Eton, Simon and Uhrman are motivated by personal experiences, having seen family and friends suffer from cancer and benefit from medical marijuana.
The problem is that many of the dispensaries in Los Angeles are uninviting, secured in some cases by armed guards and metal detectors, Eton said.
“They look very creepy and I think for the people who need it, they wouldn’t go into it,” Eton said.
The women saw Santa Monica as a prime location for their pharmacy, a city that has world-class medical and research facilities but no dispensary.
Knowing little about cannabis, the business partners decided to do their research, learning more about the benefits of medical marijuana and becoming more convinced of its need in Santa Monica.
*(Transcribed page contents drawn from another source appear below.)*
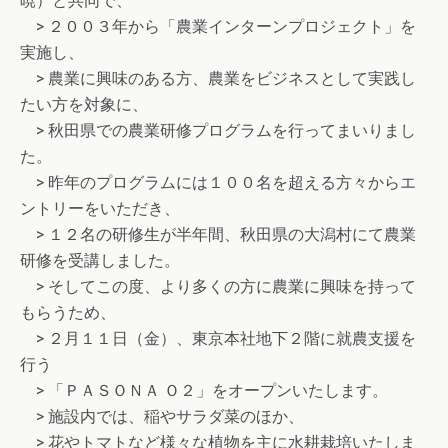
暁）と共同で、
> ２００３年から「農業インターンプロジェクト」を
実施し、
> 農業に興味のある方、農業をビジネスとして実践し
たい方を対象に、
> 秋田県での農業研修プログラムを行ってまいりまし
た。
> 昨年のプログラムには１００名を超える方々からエ
ントリーをいただき、
> １２名の研修生が半年間、秋田県の大潟村にて農業
研修を受講しました。
> そしてこの度、より多くの方に農業に興味を持って
もらうため、
> ２月１１日（金）、東京本社地下２階に就農支援を
行う
> 「ＰＡＳＯＮＡ Ｏ２」をオープンいたします。
> 施設内では、稲やサラダ菜のほか、
> 花やトマトなど様々な植物を主に水耕栽培いたしま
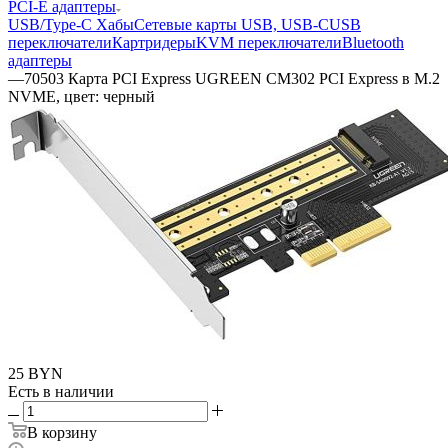
PCI-E адаптеры
USB/Type-C Хабы
Сетевые карты USB, USB-C
USB
переключатели
Картридеры
KVM переключатели
Bluetooth
адаптеры
—
70503 Карта PCI Express UGREEN CM302 PCI Express в M.2
NVME, цвет: черный
25
BYN
Есть в наличии
В корзину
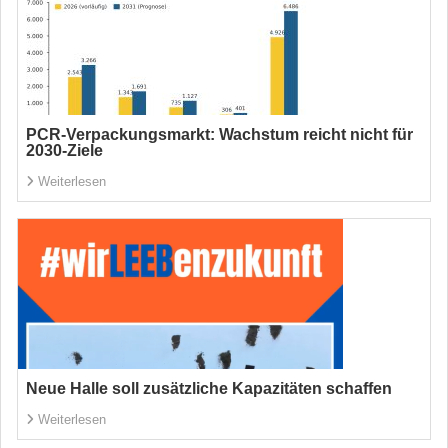
PCR-Verpackungsmarkt: Wachstum reicht nicht für
2030-Ziele
Weiterlesen
Neue Halle soll zusätzliche Kapazitäten schaffen
Weiterlesen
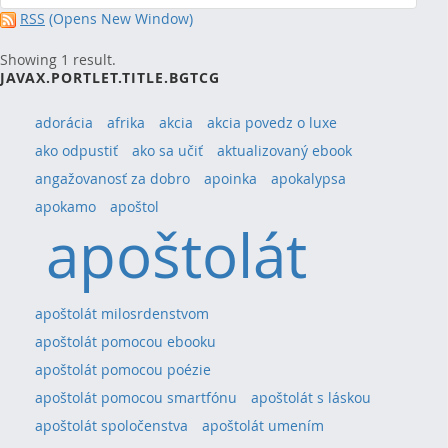
RSS
(Opens New Window)
Showing 1 result.
JAVAX.PORTLET.TITLE.BGTCG
adorácia
afrika
akcia
akcia povedz o luxe
ako odpustiť
ako sa učiť
aktualizovaný ebook
angažovanosť za dobro
apoinka
apokalypsa
apokamo
apoštol
apoštolát
apoštolát milosrdenstvom
apoštolát pomocou ebooku
apoštolát pomocou poézie
apoštolát pomocou smartfónu
apoštolát s láskou
apoštolát spoločenstva
apoštolát umením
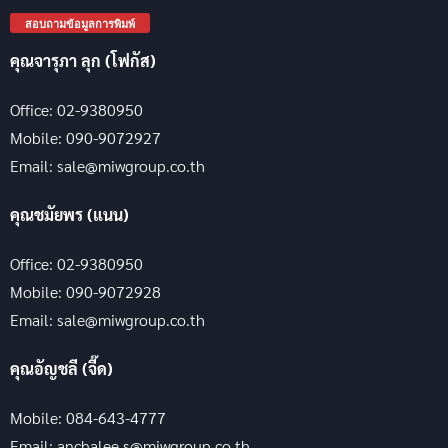
สอบถามข้อมูลการพิมพ์
คุณจารุภา ลุก (โฟกัส)
Office: 02-9380950
Mobile: 090-9072927
Email: sale@miwgroup.co.th
คุณชมัยพร (แนน)
Office: 02-9380950
Mobile: 090-9072928
Email: sale@miwgroup.co.th
คุณอัญชลี (จี๊ด)
Mobile: 084-643-4777
Email: anchalee.s@miwgroup.co.th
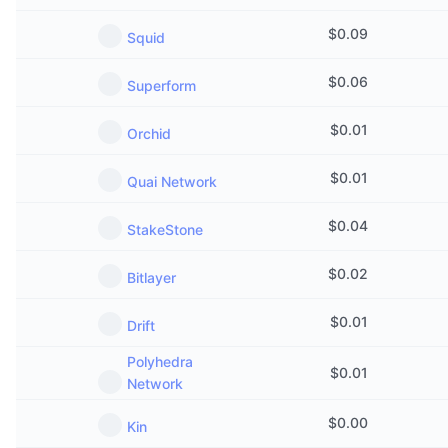
$
0.09
Squid
$
0.06
Superform
$
0.01
Orchid
$
0.01
Quai Network
$
0.04
StakeStone
$
0.02
Bitlayer
$
0.01
Drift
Polyhedra
$
0.01
Network
$
0.00
Kin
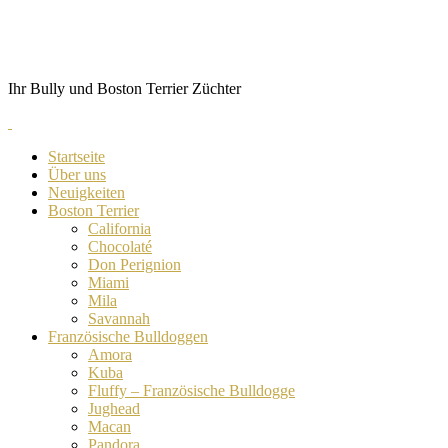
Skip
von Anubis
to
content
Ihr Bully und Boston Terrier Züchter
Startseite
Über uns
Neuigkeiten
Boston Terrier
California
Chocolaté
Don Perignion
Miami
Mila
Savannah
Französische Bulldoggen
Amora
Kuba
Fluffy – Französische Bulldogge
Jughead
Macan
Pandora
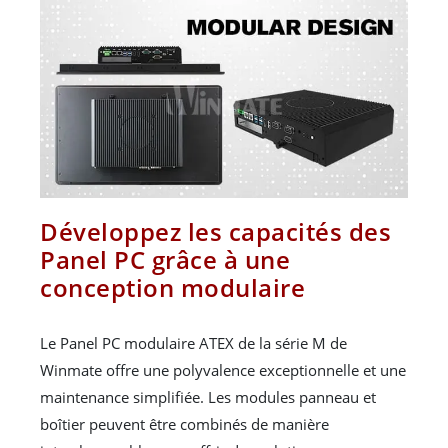
Développez les capacités des
Panel PC grâce à une
conception modulaire
Le Panel PC modulaire ATEX de la série M de
Winmate offre une polyvalence exceptionnelle et une
maintenance simplifiée. Les modules panneau et
boîtier peuvent être combinés de manière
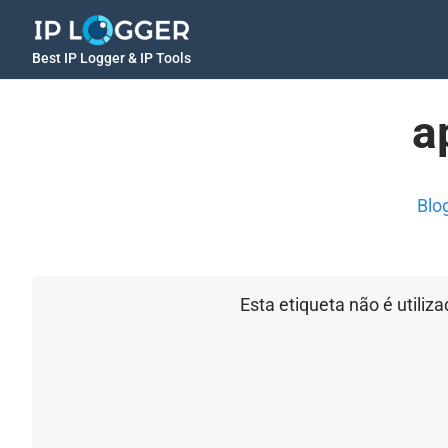
Best IP Logger & IP Tools
a
Blo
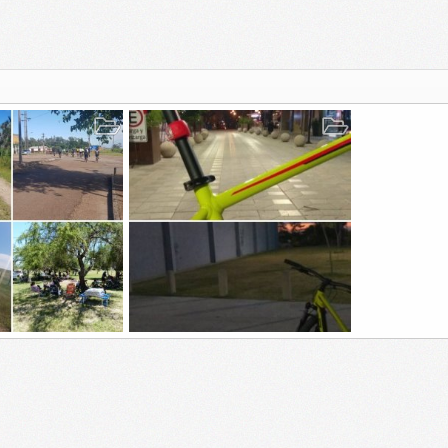
 con 950
mi chiva
 May 2018
jose luis
7 Mar 2018
2
0
0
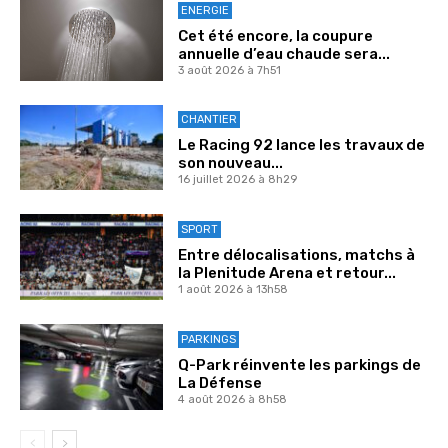
ENERGIE
Cet été encore, la coupure
annuelle d’eau chaude sera...
3 août 2026 à 7h51
CHANTIER
Le Racing 92 lance les travaux de
son nouveau...
16 juillet 2026 à 8h29
SPORT
Entre délocalisations, matchs à
la Plenitude Arena et retour...
1 août 2026 à 13h58
PARKINGS
Q-Park réinvente les parkings de
La Défense
4 août 2026 à 8h58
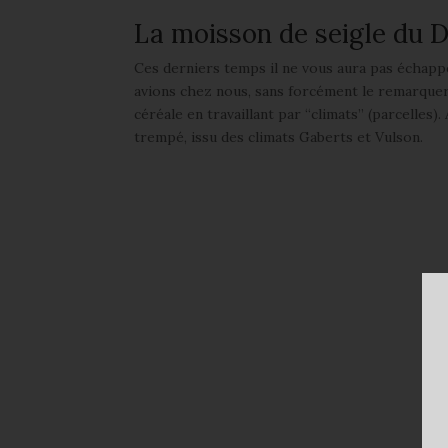
La moisson de seigle du
Ces derniers temps il ne vous aura pas échappé
avions chez nous, sans forcément le remarquer, d
céréale en travaillant par “climats” (parcelles). 
trempé, issu des climats Gaberts et Vulson.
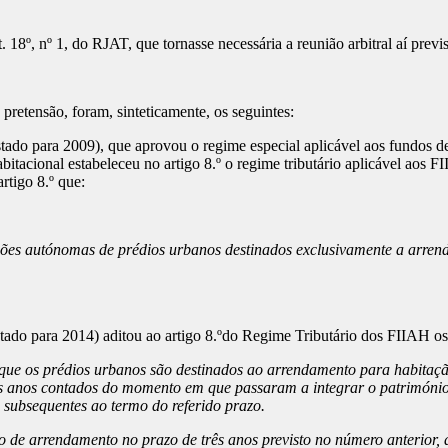
t. 18º, nº 1, do RJAT, que tornasse necessária a reunião arbitral aí prev
retensão, foram, sinteticamente, os seguintes:
o para 2009), que aprovou o regime especial aplicável aos fundos de 
bitacional estabeleceu no artigo 8.º o regime tributário aplicável aos
rtigo 8.º que:
cções autónomas de prédios urbanos destinados exclusivamente a arre
do para 2014) aditou ao artigo 8.ºdo Regime Tributário dos FIIAH os 
-se que os prédios urbanos são destinados ao arrendamento para habita
 anos contados do momento em que passaram a integrar o património d
s subsequentes ao termo do referido prazo.
 de arrendamento no prazo de três anos previsto no número anterior, as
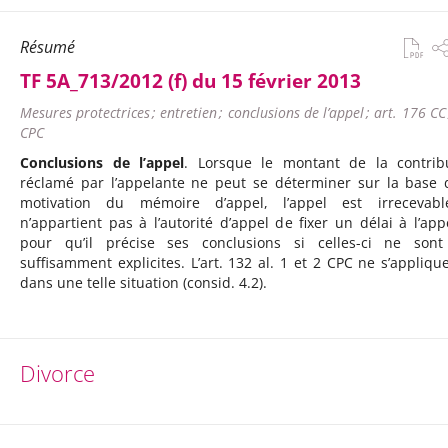
Résumé
TF 5A_713/2012 (f) du 15 février 2013
Mesures protectrices ; entretien ; conclusions de l’appel ; art. 176 CC
CPC
Conclusions de l’appel
. Lorsque le montant de la contrib
réclamé par l’appelante ne peut se déterminer sur la base 
motivation du mémoire d’appel, l’appel est irrecevabl
n’appartient pas à l’autorité d’appel de fixer un délai à l’app
pour qu’il précise ses conclusions si celles-ci ne son
suffisamment explicites. L’art. 132 al. 1 et 2 CPC ne s’appliqu
dans une telle situation (consid. 4.2).
Divorce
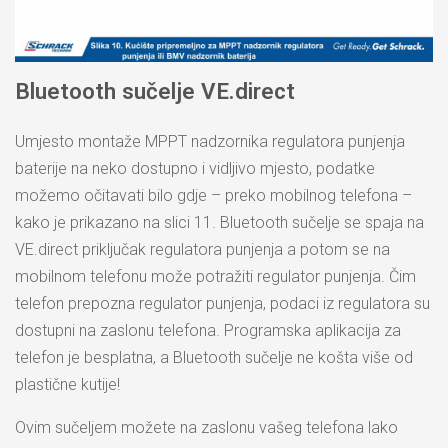
Bluetooth sučelje VE.direct
Umjesto montaže MPPT nadzornika regulatora punjenja
baterije na neko dostupno i vidljivo mjesto, podatke
možemo očitavati bilo gdje – preko mobilnog telefona –
kako je prikazano na slici 11. Bluetooth sučelje se spaja na
VE.direct priključak regulatora punjenja a potom se na
mobilnom telefonu može potražiti regulator punjenja. Čim
telefon prepozna regulator punjenja, podaci iz regulatora su
dostupni na zaslonu telefona. Programska aplikacija za
telefon je besplatna, a Bluetooth sučelje ne košta više od
plastične kutije!
Ovim sučeljem možete na zaslonu vašeg telefona lako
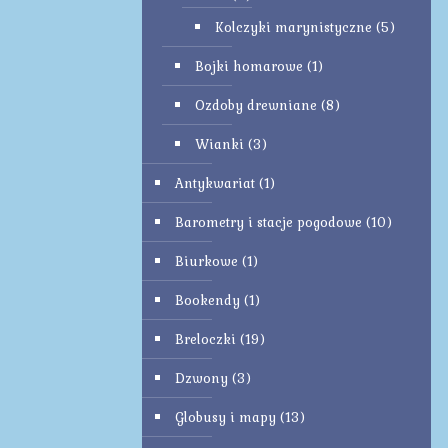
Kolczyki marynistyczne
(5)
Bojki homarowe
(1)
Ozdoby drewniane
(8)
Wianki
(3)
Antykwariat
(1)
Barometry i stacje pogodowe
(10)
Biurkowe
(1)
Bookendy
(1)
Breloczki
(19)
Dzwony
(3)
Globusy i mapy
(13)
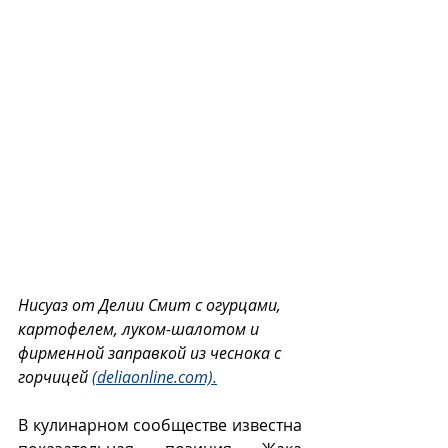
Нисуаз от Делии Смит с огурцами, 
картофелем, луком-шалотом и 
фирменной заправкой из чеснока с 
горчицей 
(deliaonline.com).
В кулинарном сообществе известна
They found an ideal location on Wilshire Boulevard that once housed an old rare coin shop, coming already equipped with bullet proof glass, security cameras and a system of doors in which one doesn’t open until the other closes.
The women said they understand some of the apprehension concerning dispensaries but note they don’t fit the profile of the traditional “pot dealer.” Eton, originally from Boston, was a long-time interior designer before moving on to become a motivational speaker for Weight Watchers. Her husband is a dentist in Beverly Hills and together they raised three children.
Simon worked in the nonprofit sector for 19 years handling financial services . She was born in Ohio but spent most of her schooling years in California where she and her husband, an attorney, raised three children. Neither have any grandchildren.
A former teacher and mother of five children, Uhrman facilitates and participates in caregiver support groups. Her husband, an attorney, suffers from multiple sclerosis.
“I think (Santa Monica officials) don’t want to deal with the bad element,” Eton said. “Their argument is they don’t need one because anyone in Santa Monica can go into Venice where there are loads of them.”
“But they leave the revenue that comes in,” Simon added. “The other part of our business would be holistic and there’s certainly sales tax generated from that.”
State law prohibits marijuana sales for profit.
The women said they plan to wait and see whether dispensaries will be allowed in Santa Monica before considering another city.
Mayor Ken Genser said that if the zoning ordinance is changed to allow dispensaries, he would make sure that the business licenses are not transferable to future owners who might not be as honest in their operations.
He notes as an example a business that would be licensed as a family restaurant but then after changing hands in ownership, would serve alcohol and appeal more to a college crowd.
“Some of the places that I have seen just by having gone to businesses near them look pretty unsavory,” Genser said.
Councilman Bob Holbrook said he is opposed to opening any dispensaries in Santa Monica, believing they aren’t necessary in the city because there are several of them located within feet of the Santa Monica-Los Angeles border.
He said the businesses can be problematic, requiring armed guards and attracting dealers who hang out in front of the store and offer to sell marijuana for even cheaper.
Holbrook, who attended a seminar that discussed issues of medical marijuana dispensaries, said some businesses take in $5 or $6 million in cash from cannabis sales.
“I know people think there is nothing wrong with marijuana use but I am concerned about all of that cash,” Holbrook said. “I do support marijuana use for people who absolutely need it because of medical conditions … but I would like L.A. to figure out a way you can do that without supplying to drug abusers.”